Background: There is a paucity of data evaluating whether positive deviance (PD) can sustain improvement in hand hygiene compliance.
Methods: An observational study comparing the effect of PD on compliance with hand hygiene was conducted in two 20-bed step-down units (SDUs) at a private tertiary care hospital. In a 3-month baseline period (April-June 2008), hand hygiene counts were performed by electronic handwashing counters. Between July 1, 2008, and November 30, 2009, (East SDU) and between September 30, 2008, and December 2009 (West SDU), PD was applied in both units.

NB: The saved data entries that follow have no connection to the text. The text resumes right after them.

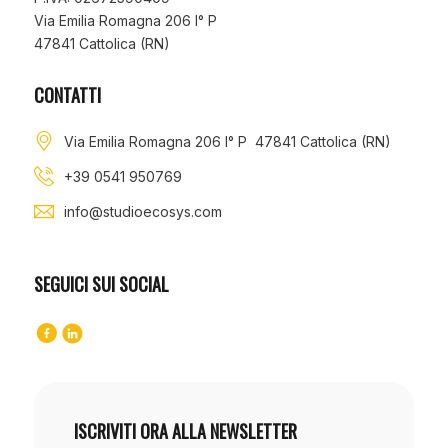
Via Emilia Romagna 206 I° P
47841 Cattolica (RN)
CONTATTI
Via Emilia Romagna 206 I° P 47841 Cattolica (RN)
+39 0541 950769
info@studioecosys.com
SEGUICI SUI SOCIAL
ISCRIVITI ORA ALLA NEWSLETTER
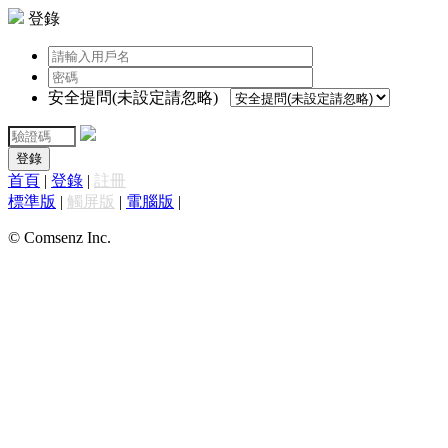
登錄
安全提問(未設定請忽略)
登錄
首頁
|
登錄
|
註冊
標準版
|
觸屏版
|
電腦版
|
© Comsenz Inc.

Results: There was more than a 2-fold difference in the number of alcohol gel aliquots dispensed per month from April 2008 (before PD) to November 2009 (last month in PD) in the East SDU. There was also a 2-fold difference in the number of alcohol gel aliquots dispensed per month from September 2008 (before PD) to December 2009 (last month in PD) in the West SDU. The difference in the rate of health care‒associated infections (HAIs) between the baseline period and 2009 was statistically significant in the East SDU (5.8 vs 2.8 per 1,000 device-days; P = .008) and in the West SDU (3.7 vs 1.7 per 1,000 device-days; P = .023).
Conclusions: PD was responsible for a sustained improvement in hand hygiene in the inpatient setting and was associated with a decrease in the incidence of device-associated HAIs.